[Dataset entries]
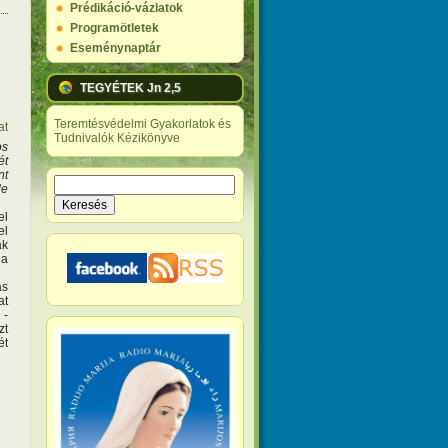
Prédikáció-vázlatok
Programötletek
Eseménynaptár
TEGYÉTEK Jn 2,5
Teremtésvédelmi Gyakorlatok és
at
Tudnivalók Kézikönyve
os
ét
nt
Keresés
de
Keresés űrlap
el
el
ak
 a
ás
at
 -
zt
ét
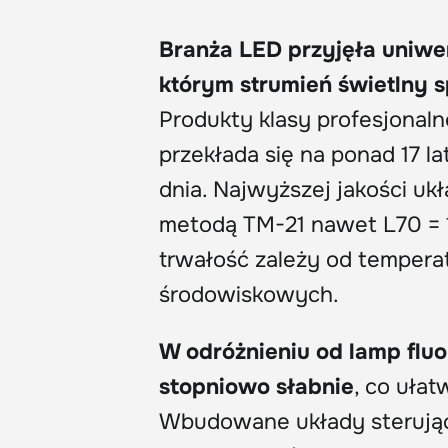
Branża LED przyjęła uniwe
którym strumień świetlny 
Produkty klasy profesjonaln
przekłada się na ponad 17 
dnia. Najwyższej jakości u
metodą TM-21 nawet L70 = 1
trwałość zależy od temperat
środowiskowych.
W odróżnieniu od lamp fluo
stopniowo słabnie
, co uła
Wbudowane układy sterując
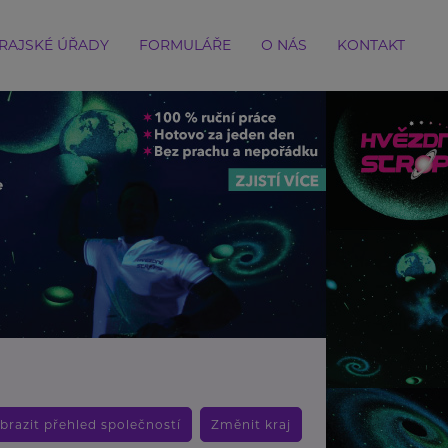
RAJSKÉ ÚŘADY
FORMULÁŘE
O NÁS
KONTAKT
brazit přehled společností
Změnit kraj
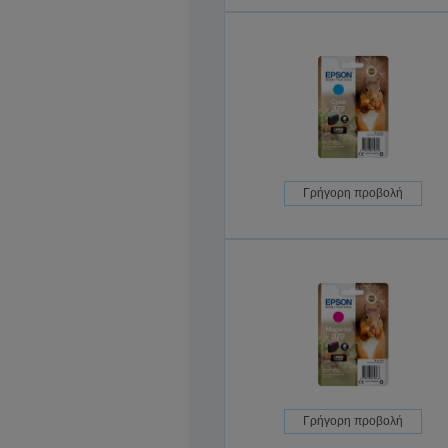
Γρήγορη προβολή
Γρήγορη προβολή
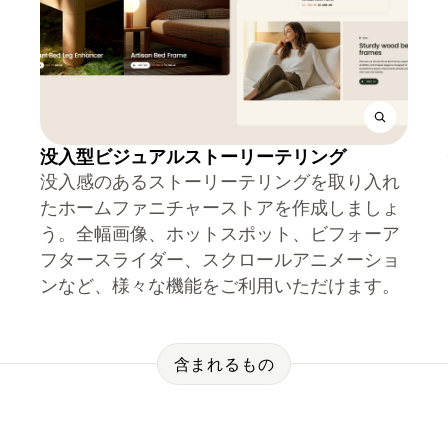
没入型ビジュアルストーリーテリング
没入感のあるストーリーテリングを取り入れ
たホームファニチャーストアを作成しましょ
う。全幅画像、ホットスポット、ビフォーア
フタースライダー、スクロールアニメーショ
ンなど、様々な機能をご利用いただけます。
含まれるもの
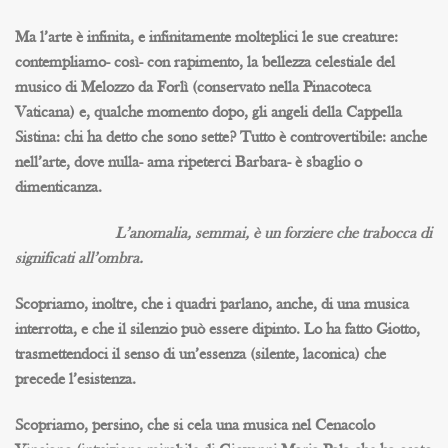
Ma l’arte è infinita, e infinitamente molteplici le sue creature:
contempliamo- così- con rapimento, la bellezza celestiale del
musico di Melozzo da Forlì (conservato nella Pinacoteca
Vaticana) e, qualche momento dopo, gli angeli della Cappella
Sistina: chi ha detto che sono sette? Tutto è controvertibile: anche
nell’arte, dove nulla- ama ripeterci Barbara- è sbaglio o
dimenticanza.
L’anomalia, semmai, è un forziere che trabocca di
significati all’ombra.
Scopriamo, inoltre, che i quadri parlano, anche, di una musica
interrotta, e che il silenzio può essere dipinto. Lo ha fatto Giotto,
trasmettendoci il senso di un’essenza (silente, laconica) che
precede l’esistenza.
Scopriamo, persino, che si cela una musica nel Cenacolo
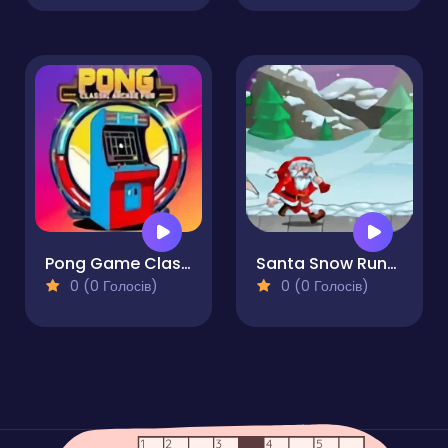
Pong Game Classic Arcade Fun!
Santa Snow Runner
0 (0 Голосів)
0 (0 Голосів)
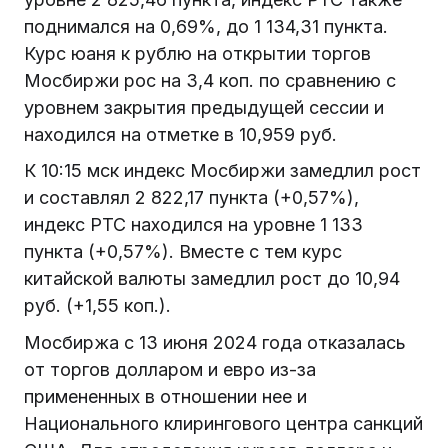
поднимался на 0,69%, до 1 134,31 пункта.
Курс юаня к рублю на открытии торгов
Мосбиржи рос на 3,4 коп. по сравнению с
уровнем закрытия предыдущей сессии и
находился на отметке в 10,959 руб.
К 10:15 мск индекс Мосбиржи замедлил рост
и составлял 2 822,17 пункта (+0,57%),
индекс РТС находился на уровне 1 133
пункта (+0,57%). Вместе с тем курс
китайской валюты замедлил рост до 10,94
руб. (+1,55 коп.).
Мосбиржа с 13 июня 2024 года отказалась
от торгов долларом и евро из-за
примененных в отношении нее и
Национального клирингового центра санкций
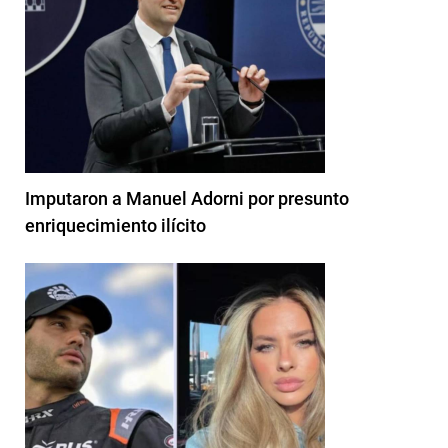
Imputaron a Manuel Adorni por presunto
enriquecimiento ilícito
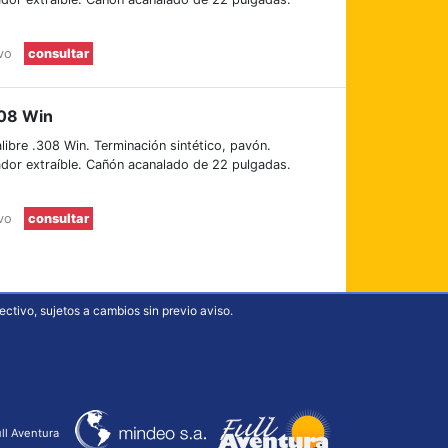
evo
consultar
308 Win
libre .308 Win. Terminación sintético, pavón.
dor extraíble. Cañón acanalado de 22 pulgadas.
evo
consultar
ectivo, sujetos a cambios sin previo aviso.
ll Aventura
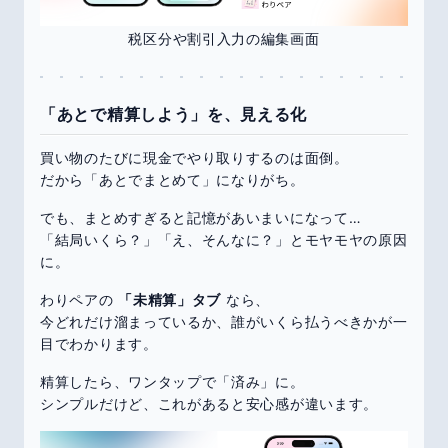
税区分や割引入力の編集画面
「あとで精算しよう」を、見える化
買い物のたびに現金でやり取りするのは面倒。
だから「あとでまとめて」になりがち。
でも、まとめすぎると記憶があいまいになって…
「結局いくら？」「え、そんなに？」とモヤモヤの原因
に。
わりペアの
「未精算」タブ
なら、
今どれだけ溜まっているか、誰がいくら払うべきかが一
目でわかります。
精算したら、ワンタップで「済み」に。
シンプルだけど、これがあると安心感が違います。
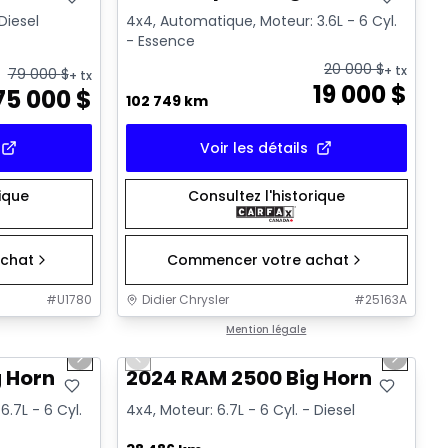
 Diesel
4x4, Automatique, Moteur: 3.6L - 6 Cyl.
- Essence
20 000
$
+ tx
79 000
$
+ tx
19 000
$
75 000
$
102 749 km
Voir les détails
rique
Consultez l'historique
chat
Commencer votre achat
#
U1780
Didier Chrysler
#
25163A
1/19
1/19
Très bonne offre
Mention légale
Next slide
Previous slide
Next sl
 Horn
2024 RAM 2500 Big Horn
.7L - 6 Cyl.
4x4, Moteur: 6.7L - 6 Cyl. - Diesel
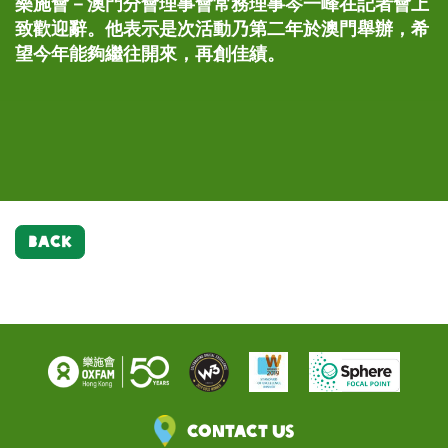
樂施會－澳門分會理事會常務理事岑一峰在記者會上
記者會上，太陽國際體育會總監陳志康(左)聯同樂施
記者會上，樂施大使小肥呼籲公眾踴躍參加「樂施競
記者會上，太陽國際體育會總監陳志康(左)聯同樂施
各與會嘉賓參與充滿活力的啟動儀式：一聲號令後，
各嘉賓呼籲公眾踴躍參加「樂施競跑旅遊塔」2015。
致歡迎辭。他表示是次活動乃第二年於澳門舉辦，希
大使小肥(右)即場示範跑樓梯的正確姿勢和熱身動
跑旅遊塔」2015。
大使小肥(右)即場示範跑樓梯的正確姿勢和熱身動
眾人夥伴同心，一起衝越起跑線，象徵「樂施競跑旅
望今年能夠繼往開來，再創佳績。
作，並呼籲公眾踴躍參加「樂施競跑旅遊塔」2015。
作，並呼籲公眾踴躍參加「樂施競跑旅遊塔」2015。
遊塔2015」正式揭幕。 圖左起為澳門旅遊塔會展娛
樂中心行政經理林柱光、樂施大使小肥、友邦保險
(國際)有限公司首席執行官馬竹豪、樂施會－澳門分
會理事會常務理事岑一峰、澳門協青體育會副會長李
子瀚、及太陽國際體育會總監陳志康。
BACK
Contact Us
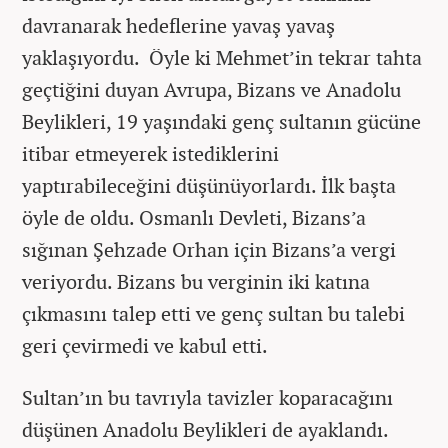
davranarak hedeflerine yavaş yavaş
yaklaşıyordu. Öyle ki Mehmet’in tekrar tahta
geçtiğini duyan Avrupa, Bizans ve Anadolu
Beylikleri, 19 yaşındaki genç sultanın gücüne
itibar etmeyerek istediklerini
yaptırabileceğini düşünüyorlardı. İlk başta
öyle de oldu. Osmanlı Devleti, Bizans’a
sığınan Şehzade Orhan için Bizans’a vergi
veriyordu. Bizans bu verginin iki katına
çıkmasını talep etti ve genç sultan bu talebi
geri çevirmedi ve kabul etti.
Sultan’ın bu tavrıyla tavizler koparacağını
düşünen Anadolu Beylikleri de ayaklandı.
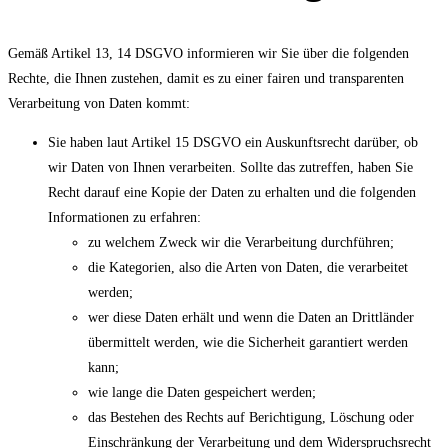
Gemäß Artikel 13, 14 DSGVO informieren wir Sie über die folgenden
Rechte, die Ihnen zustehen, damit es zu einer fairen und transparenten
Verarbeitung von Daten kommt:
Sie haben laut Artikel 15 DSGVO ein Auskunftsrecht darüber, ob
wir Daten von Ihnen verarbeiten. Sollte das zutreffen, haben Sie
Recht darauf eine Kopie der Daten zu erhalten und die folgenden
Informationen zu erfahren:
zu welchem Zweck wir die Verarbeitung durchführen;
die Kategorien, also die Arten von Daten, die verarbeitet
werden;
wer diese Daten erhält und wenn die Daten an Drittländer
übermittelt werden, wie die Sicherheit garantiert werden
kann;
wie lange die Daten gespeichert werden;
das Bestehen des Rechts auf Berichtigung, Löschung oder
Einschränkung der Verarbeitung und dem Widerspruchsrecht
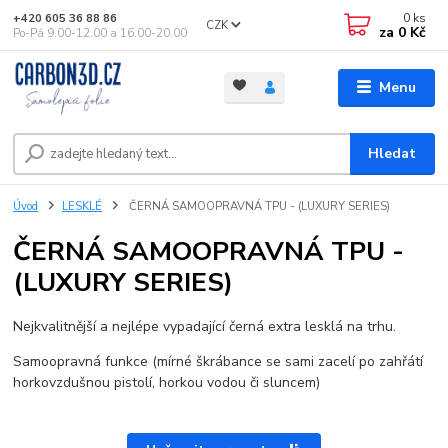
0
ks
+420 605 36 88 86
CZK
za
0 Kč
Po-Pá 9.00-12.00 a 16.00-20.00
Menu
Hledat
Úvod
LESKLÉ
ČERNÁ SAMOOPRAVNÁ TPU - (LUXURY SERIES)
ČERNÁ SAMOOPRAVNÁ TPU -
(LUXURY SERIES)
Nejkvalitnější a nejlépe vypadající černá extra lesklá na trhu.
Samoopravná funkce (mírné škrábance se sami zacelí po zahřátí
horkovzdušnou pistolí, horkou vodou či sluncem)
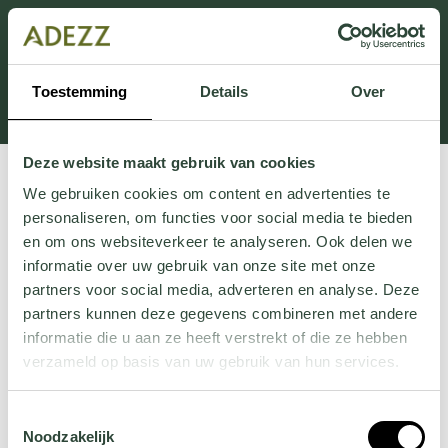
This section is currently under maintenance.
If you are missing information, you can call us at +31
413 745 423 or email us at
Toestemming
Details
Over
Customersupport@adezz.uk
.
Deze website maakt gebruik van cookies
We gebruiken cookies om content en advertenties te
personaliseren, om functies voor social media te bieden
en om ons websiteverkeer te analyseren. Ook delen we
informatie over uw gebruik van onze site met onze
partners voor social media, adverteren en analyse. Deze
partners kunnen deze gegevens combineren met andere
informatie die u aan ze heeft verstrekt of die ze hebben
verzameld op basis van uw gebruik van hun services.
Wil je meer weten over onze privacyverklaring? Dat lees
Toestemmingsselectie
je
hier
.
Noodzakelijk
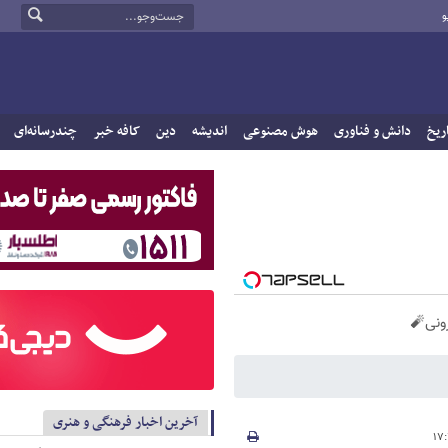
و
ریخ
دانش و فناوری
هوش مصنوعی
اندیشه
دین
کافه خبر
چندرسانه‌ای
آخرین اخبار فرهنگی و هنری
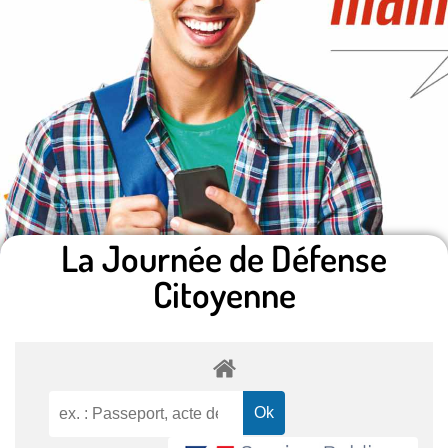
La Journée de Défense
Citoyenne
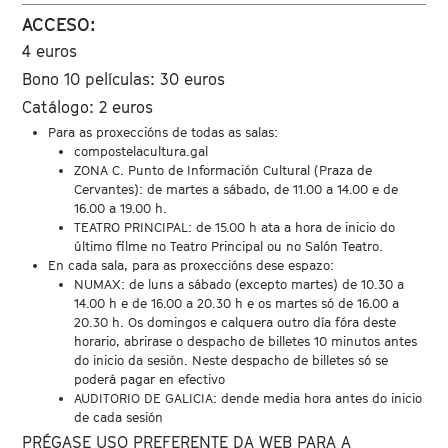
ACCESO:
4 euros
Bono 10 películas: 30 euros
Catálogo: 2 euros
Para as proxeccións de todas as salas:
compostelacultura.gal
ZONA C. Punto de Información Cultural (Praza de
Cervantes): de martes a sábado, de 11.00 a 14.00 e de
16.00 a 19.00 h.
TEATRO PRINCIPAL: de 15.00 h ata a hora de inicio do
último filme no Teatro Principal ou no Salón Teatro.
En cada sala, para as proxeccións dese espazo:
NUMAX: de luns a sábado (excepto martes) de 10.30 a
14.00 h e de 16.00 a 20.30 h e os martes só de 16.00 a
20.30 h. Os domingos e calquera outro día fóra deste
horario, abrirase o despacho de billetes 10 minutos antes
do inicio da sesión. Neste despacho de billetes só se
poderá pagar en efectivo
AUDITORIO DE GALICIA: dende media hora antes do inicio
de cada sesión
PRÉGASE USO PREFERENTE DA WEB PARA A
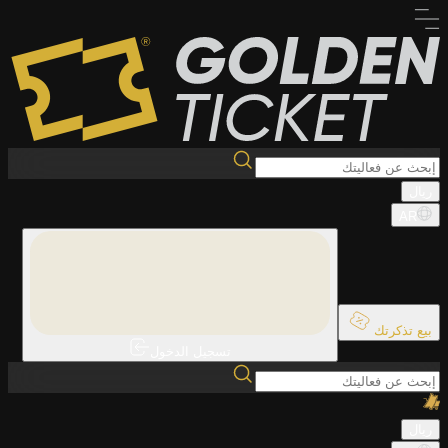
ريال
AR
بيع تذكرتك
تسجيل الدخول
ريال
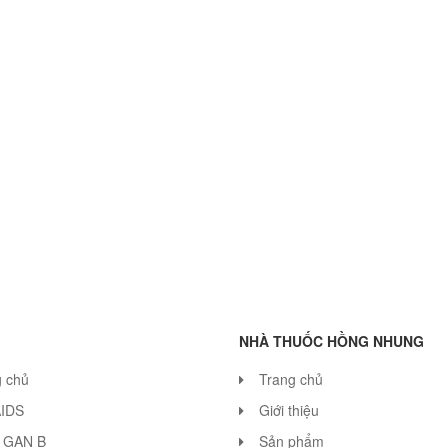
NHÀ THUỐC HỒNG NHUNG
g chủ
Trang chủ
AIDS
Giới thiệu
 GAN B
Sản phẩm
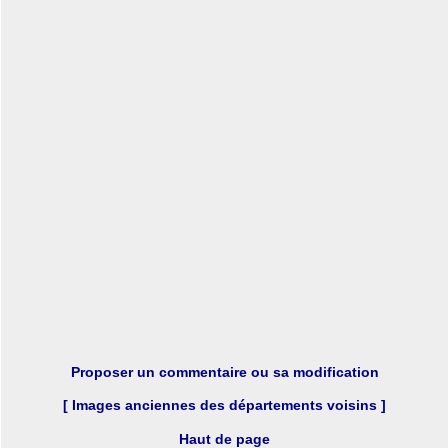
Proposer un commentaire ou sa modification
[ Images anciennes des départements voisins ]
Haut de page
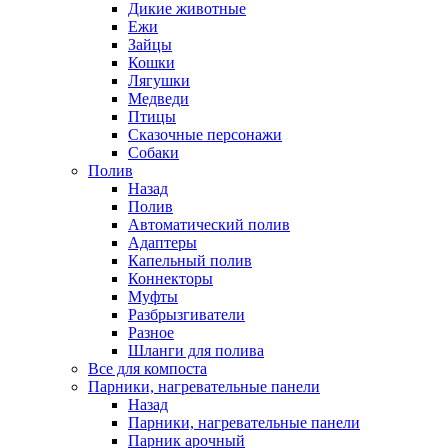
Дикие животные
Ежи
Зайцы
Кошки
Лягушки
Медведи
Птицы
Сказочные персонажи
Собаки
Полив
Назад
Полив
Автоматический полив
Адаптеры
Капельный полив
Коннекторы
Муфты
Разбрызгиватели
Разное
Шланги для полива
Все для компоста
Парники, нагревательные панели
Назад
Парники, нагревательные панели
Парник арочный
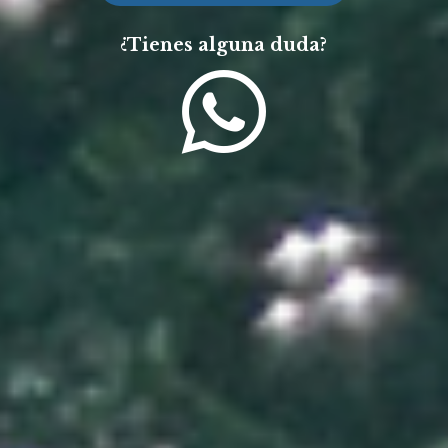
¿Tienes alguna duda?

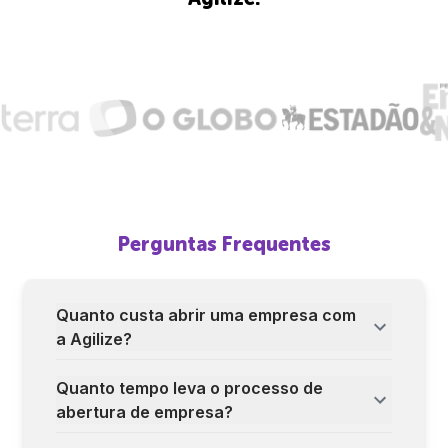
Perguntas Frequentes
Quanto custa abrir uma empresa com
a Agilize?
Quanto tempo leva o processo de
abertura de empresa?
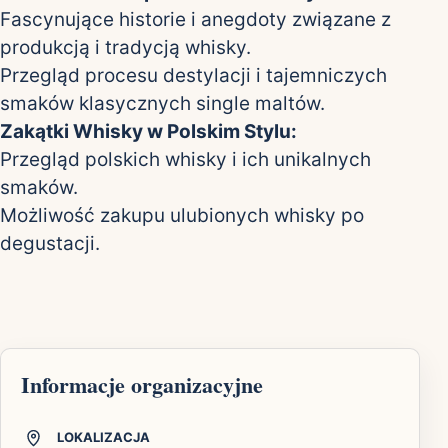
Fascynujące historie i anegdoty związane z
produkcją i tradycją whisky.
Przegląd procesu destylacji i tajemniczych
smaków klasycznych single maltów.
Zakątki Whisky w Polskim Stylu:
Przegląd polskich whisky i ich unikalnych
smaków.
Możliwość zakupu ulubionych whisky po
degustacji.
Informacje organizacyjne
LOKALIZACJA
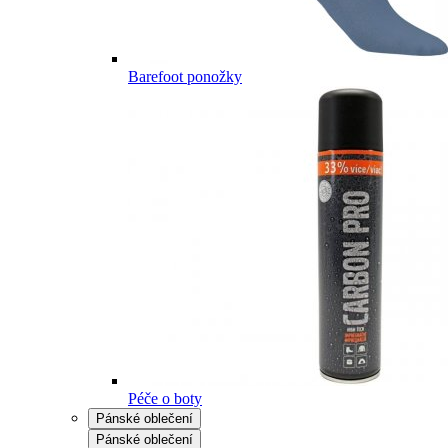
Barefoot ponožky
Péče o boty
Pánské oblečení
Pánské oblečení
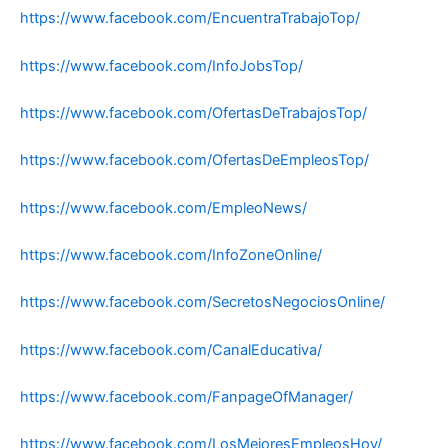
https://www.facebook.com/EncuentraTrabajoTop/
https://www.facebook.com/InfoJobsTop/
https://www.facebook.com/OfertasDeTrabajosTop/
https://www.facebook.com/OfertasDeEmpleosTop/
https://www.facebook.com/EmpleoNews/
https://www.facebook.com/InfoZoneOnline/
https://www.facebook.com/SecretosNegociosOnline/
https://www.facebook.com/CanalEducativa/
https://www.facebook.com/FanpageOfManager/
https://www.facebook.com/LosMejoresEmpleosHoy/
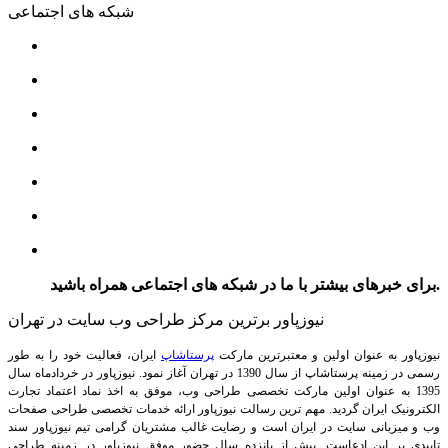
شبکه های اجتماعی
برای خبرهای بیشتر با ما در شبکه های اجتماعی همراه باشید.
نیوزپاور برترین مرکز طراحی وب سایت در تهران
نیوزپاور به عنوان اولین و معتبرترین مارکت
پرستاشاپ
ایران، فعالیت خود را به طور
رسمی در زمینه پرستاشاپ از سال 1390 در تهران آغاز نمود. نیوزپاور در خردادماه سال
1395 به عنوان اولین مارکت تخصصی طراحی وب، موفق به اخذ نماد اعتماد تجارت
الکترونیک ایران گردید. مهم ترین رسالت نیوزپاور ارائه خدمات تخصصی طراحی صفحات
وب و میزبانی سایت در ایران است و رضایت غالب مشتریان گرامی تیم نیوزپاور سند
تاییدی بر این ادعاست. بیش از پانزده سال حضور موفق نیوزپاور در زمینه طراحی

REQUIRED ACTION » Filter the entries down to the lines that hold "Verarbeitung". Copy those lines.

RESPONSE AREA »
Verarbeitung von Daten kommt:
zu welchem Zweck wir die Verarbeitung durchführen;
Einschränkung der Verarbeitung und dem Widerspruchsrecht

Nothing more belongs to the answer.